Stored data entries
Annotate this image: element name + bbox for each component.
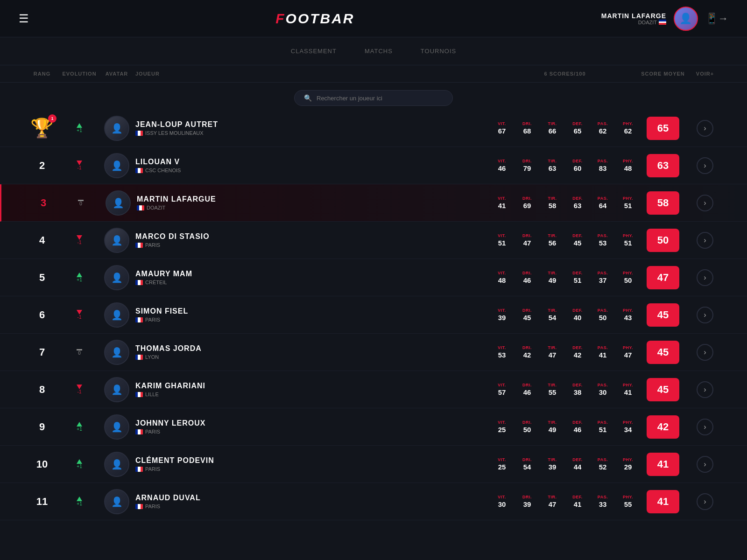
table-row: 9 +1 👤 JOHNNY LEROUX PARIS VIT. 25 DRI. … bbox=[0, 408, 747, 446]
view-cell[interactable]: › bbox=[686, 419, 724, 435]
view-button[interactable]: › bbox=[697, 195, 713, 211]
view-button[interactable]: › bbox=[697, 269, 713, 286]
evo-down-icon bbox=[77, 310, 82, 315]
rank-number: 4 bbox=[23, 234, 61, 246]
sub-tab-1[interactable]: CLASSEMENT bbox=[291, 44, 337, 58]
evo-up-icon bbox=[77, 459, 82, 464]
player-info: CLÉMENT PODEVIN PARIS bbox=[135, 456, 490, 472]
avatar-cell: 👤 bbox=[98, 228, 135, 253]
stat-tir: TIR. 49 bbox=[541, 271, 564, 284]
view-cell[interactable]: › bbox=[686, 381, 724, 398]
flag-icon bbox=[135, 429, 143, 434]
avatar[interactable]: 👤 bbox=[674, 7, 698, 31]
evolution-cell: +1 bbox=[61, 497, 98, 506]
trophy-rank: 🏆 1 bbox=[23, 117, 61, 139]
stat-def: DEF. 38 bbox=[566, 383, 589, 396]
player-list: 🏆 1 +1 👤 JEAN-LOUP AUTRET ISSY LES MOULI… bbox=[0, 110, 747, 520]
view-cell[interactable]: › bbox=[686, 344, 724, 361]
player-club: LYON bbox=[135, 354, 490, 360]
col-evolution-header: EVOLUTION bbox=[61, 71, 98, 77]
score-badge: 47 bbox=[647, 266, 679, 289]
stat-pas: PAS. 33 bbox=[591, 495, 614, 508]
player-club: LILLE bbox=[135, 392, 490, 397]
view-button[interactable]: › bbox=[697, 232, 713, 249]
stat-dri: DRI. 46 bbox=[515, 383, 539, 396]
header: ☰ FOOTBAR MARTIN LAFARGE DOAZIT 👤 📱→ bbox=[0, 0, 747, 37]
view-cell[interactable]: › bbox=[686, 493, 724, 510]
view-cell[interactable]: › bbox=[686, 232, 724, 249]
rank-number: 2 bbox=[23, 160, 61, 172]
stats-cell: VIT. 30 DRI. 39 TIR. 47 DEF. 41 PAS. 33 … bbox=[490, 495, 640, 508]
col-voir-header: VOIR+ bbox=[686, 71, 724, 77]
score-cell: 47 bbox=[640, 266, 686, 289]
score-cell: 42 bbox=[640, 415, 686, 439]
stat-phy: PHY. 43 bbox=[616, 308, 640, 322]
table-header: RANG EVOLUTION AVATAR JOUEUR 6 SCORES/10… bbox=[0, 65, 747, 83]
rank-number: 11 bbox=[23, 496, 61, 508]
search-container: 🔍 bbox=[0, 83, 747, 110]
col-scores-header: 6 SCORES/100 bbox=[490, 71, 640, 77]
flag-icon bbox=[135, 504, 143, 509]
stat-pas: PAS. 51 bbox=[591, 420, 614, 434]
player-avatar: 👤 bbox=[106, 190, 131, 216]
view-cell[interactable]: › bbox=[686, 157, 724, 174]
flag-icon bbox=[135, 355, 143, 360]
menu-button[interactable]: ☰ bbox=[19, 12, 29, 25]
stats-cell: VIT. 41 DRI. 69 TIR. 58 DEF. 63 PAS. 64 … bbox=[490, 196, 640, 210]
view-cell[interactable]: › bbox=[686, 195, 724, 211]
view-cell[interactable]: › bbox=[686, 269, 724, 286]
view-button[interactable]: › bbox=[697, 456, 713, 473]
player-club: PARIS bbox=[135, 504, 490, 509]
view-cell[interactable]: › bbox=[686, 456, 724, 473]
player-name: LILOUAN V bbox=[135, 158, 490, 166]
stat-dri: DRI. 39 bbox=[515, 495, 539, 508]
rank-number: 9 bbox=[23, 421, 61, 433]
evo-up-icon bbox=[77, 123, 82, 128]
stat-def: DEF. 44 bbox=[566, 457, 589, 471]
view-cell[interactable]: › bbox=[686, 307, 724, 323]
stat-def: DEF. 40 bbox=[566, 308, 589, 322]
flag-icon bbox=[137, 205, 144, 210]
view-button[interactable]: › bbox=[697, 157, 713, 174]
player-club: DOAZIT bbox=[137, 205, 490, 210]
table-row: 11 +1 👤 ARNAUD DUVAL PARIS VIT. 30 DRI. … bbox=[0, 483, 747, 520]
stat-phy: PHY. 41 bbox=[616, 383, 640, 396]
sub-tab-2[interactable]: MATCHS bbox=[365, 44, 393, 58]
logout-icon[interactable]: 📱→ bbox=[705, 13, 728, 25]
player-name: JEAN-LOUP AUTRET bbox=[135, 120, 490, 129]
view-button[interactable]: › bbox=[697, 419, 713, 435]
view-button[interactable]: › bbox=[697, 493, 713, 510]
player-club: PARIS bbox=[135, 317, 490, 322]
evolution-cell: 0 bbox=[62, 200, 99, 206]
rank-number: 6 bbox=[23, 309, 61, 321]
avatar-cell: 👤 bbox=[98, 489, 135, 514]
view-button[interactable]: › bbox=[697, 307, 713, 323]
avatar-cell: 👤 bbox=[98, 340, 135, 365]
avatar-cell: 👤 bbox=[98, 452, 135, 477]
evo-down-icon bbox=[77, 385, 82, 389]
table-row: 7 0 👤 THOMAS JORDA LYON VIT. 53 DRI. 42 … bbox=[0, 334, 747, 371]
logo: FOOTBAR bbox=[275, 11, 354, 27]
stat-tir: TIR. 66 bbox=[541, 121, 564, 135]
evolution-cell: +1 bbox=[61, 273, 98, 282]
search-box[interactable]: 🔍 bbox=[294, 90, 453, 106]
score-cell: 58 bbox=[640, 191, 686, 215]
view-button[interactable]: › bbox=[697, 120, 713, 137]
stat-def: DEF. 63 bbox=[566, 196, 589, 210]
stats-cell: VIT. 25 DRI. 50 TIR. 49 DEF. 46 PAS. 51 … bbox=[490, 420, 640, 434]
flag-icon bbox=[659, 20, 666, 25]
view-button[interactable]: › bbox=[697, 344, 713, 361]
avatar-cell: 👤 bbox=[98, 302, 135, 328]
view-cell[interactable]: › bbox=[686, 120, 724, 137]
evolution-cell: +1 bbox=[61, 123, 98, 133]
search-input[interactable] bbox=[317, 95, 443, 102]
player-name: JOHNNY LEROUX bbox=[135, 419, 490, 427]
rank-number: 8 bbox=[23, 384, 61, 396]
view-button[interactable]: › bbox=[697, 381, 713, 398]
stat-phy: PHY. 51 bbox=[616, 196, 640, 210]
player-info: KARIM GHARIANI LILLE bbox=[135, 382, 490, 397]
table-row: 6 -1 👤 SIMON FISEL PARIS VIT. 39 DRI. 45… bbox=[0, 296, 747, 334]
stat-pas: PAS. 62 bbox=[591, 121, 614, 135]
player-name: CLÉMENT PODEVIN bbox=[135, 456, 490, 465]
sub-tab-3[interactable]: TOURNOIS bbox=[421, 44, 456, 58]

▶ _Assigned task_
All of the lines above should be copied exactly, apart from the pictures.

▶ _Answer box_
Annotate this image: element name + bbox for each component.
table-row: 9 +1 👤 JOHNNY LEROUX PARIS VIT. 25 DRI. … bbox=[0, 408, 747, 446]
view-cell[interactable]: › bbox=[686, 419, 724, 435]
view-button[interactable]: › bbox=[697, 195, 713, 211]
view-button[interactable]: › bbox=[697, 269, 713, 286]
evo-down-icon bbox=[77, 310, 82, 315]
rank-number: 4 bbox=[23, 234, 61, 246]
sub-tab-1[interactable]: CLASSEMENT bbox=[291, 44, 337, 58]
evo-up-icon bbox=[77, 459, 82, 464]
player-info: CLÉMENT PODEVIN PARIS bbox=[135, 456, 490, 472]
avatar-cell: 👤 bbox=[98, 228, 135, 253]
stat-tir: TIR. 49 bbox=[541, 271, 564, 284]
view-cell[interactable]: › bbox=[686, 381, 724, 398]
flag-icon bbox=[135, 429, 143, 434]
avatar[interactable]: 👤 bbox=[674, 7, 698, 31]
evolution-cell: +1 bbox=[61, 497, 98, 506]
trophy-rank: 🏆 1 bbox=[23, 117, 61, 139]
stat-def: DEF. 38 bbox=[566, 383, 589, 396]
player-list: 🏆 1 +1 👤 JEAN-LOUP AUTRET ISSY LES MOULI… bbox=[0, 110, 747, 520]
view-cell[interactable]: › bbox=[686, 344, 724, 361]
player-club: LYON bbox=[135, 354, 490, 360]
col-evolution-header: EVOLUTION bbox=[61, 71, 98, 77]
score-badge: 47 bbox=[647, 266, 679, 289]
stat-pas: PAS. 33 bbox=[591, 495, 614, 508]
player-club: LILLE bbox=[135, 392, 490, 397]
view-button[interactable]: › bbox=[697, 232, 713, 249]
stat-dri: DRI. 46 bbox=[515, 383, 539, 396]
header: ☰ FOOTBAR MARTIN LAFARGE DOAZIT 👤 📱→ bbox=[0, 0, 747, 37]
view-cell[interactable]: › bbox=[686, 493, 724, 510]
view-cell[interactable]: › bbox=[686, 232, 724, 249]
rank-number: 2 bbox=[23, 160, 61, 172]
stats-cell: VIT. 30 DRI. 39 TIR. 47 DEF. 41 PAS. 33 … bbox=[490, 495, 640, 508]
col-voir-header: VOIR+ bbox=[686, 71, 724, 77]
score-cell: 47 bbox=[640, 266, 686, 289]
score-cell: 42 bbox=[640, 415, 686, 439]
stat-phy: PHY. 43 bbox=[616, 308, 640, 322]
table-header: RANG EVOLUTION AVATAR JOUEUR 6 SCORES/10… bbox=[0, 65, 747, 83]
rank-number: 11 bbox=[23, 496, 61, 508]
search-container: 🔍 bbox=[0, 83, 747, 110]
col-scores-header: 6 SCORES/100 bbox=[490, 71, 640, 77]
flag-icon bbox=[135, 504, 143, 509]
stat-pas: PAS. 51 bbox=[591, 420, 614, 434]
player-avatar: 👤 bbox=[106, 190, 131, 216]
view-cell[interactable]: › bbox=[686, 157, 724, 174]
flag-icon bbox=[135, 355, 143, 360]
menu-button[interactable]: ☰ bbox=[19, 12, 29, 25]
stats-cell: VIT. 41 DRI. 69 TIR. 58 DEF. 63 PAS. 64 … bbox=[490, 196, 640, 210]
view-cell[interactable]: › bbox=[686, 195, 724, 211]
view-cell[interactable]: › bbox=[686, 269, 724, 286]
view-button[interactable]: › bbox=[697, 456, 713, 473]
player-club: PARIS bbox=[135, 504, 490, 509]
view-cell[interactable]: › bbox=[686, 456, 724, 473]
player-name: LILOUAN V bbox=[135, 158, 490, 166]
stat-dri: DRI. 39 bbox=[515, 495, 539, 508]
rank-number: 9 bbox=[23, 421, 61, 433]
evo-up-icon bbox=[77, 123, 82, 128]
stat-def: DEF. 44 bbox=[566, 457, 589, 471]
view-cell[interactable]: › bbox=[686, 307, 724, 323]
stat-def: DEF. 40 bbox=[566, 308, 589, 322]
flag-icon bbox=[137, 205, 144, 210]
view-button[interactable]: › bbox=[697, 157, 713, 174]
player-club: DOAZIT bbox=[137, 205, 490, 210]
table-row: 11 +1 👤 ARNAUD DUVAL PARIS VIT. 30 DRI. … bbox=[0, 483, 747, 520]
stat-phy: PHY. 41 bbox=[616, 383, 640, 396]
sub-tab-2[interactable]: MATCHS bbox=[365, 44, 393, 58]
logout-icon[interactable]: 📱→ bbox=[705, 13, 728, 25]
player-name: JEAN-LOUP AUTRET bbox=[135, 120, 490, 129]
view-button[interactable]: › bbox=[697, 419, 713, 435]
view-button[interactable]: › bbox=[697, 493, 713, 510]
player-club: PARIS bbox=[135, 317, 490, 322]
evolution-cell: 0 bbox=[62, 200, 99, 206]
rank-number: 6 bbox=[23, 309, 61, 321]
avatar-cell: 👤 bbox=[98, 489, 135, 514]
view-button[interactable]: › bbox=[697, 307, 713, 323]
avatar-cell: 👤 bbox=[98, 340, 135, 365]
avatar-cell: 👤 bbox=[98, 452, 135, 477]
evo-down-icon bbox=[77, 385, 82, 389]
table-row: 7 0 👤 THOMAS JORDA LYON VIT. 53 DRI. 42 … bbox=[0, 334, 747, 371]
logo: FOOTBAR bbox=[275, 11, 354, 27]
stat-tir: TIR. 66 bbox=[541, 121, 564, 135]
evolution-cell: +1 bbox=[61, 273, 98, 282]
search-box[interactable]: 🔍 bbox=[294, 90, 453, 106]
score-cell: 58 bbox=[640, 191, 686, 215]
view-button[interactable]: › bbox=[697, 120, 713, 137]
stat-def: DEF. 63 bbox=[566, 196, 589, 210]
stats-cell: VIT. 25 DRI. 50 TIR. 49 DEF. 46 PAS. 51 … bbox=[490, 420, 640, 434]
flag-icon bbox=[659, 20, 666, 25]
view-button[interactable]: › bbox=[697, 344, 713, 361]
avatar-cell: 👤 bbox=[98, 302, 135, 328]
view-cell[interactable]: › bbox=[686, 120, 724, 137]
evolution-cell: +1 bbox=[61, 123, 98, 133]
search-input[interactable] bbox=[317, 95, 443, 102]
player-name: JOHNNY LEROUX bbox=[135, 419, 490, 427]
rank-number: 8 bbox=[23, 384, 61, 396]
view-button[interactable]: › bbox=[697, 381, 713, 398]
stat-phy: PHY. 51 bbox=[616, 196, 640, 210]
player-info: KARIM GHARIANI LILLE bbox=[135, 382, 490, 397]
table-row: 6 -1 👤 SIMON FISEL PARIS VIT. 39 DRI. 45… bbox=[0, 296, 747, 334]
stat-pas: PAS. 62 bbox=[591, 121, 614, 135]
player-name: CLÉMENT PODEVIN bbox=[135, 456, 490, 465]
sub-tab-3[interactable]: TOURNOIS bbox=[421, 44, 456, 58]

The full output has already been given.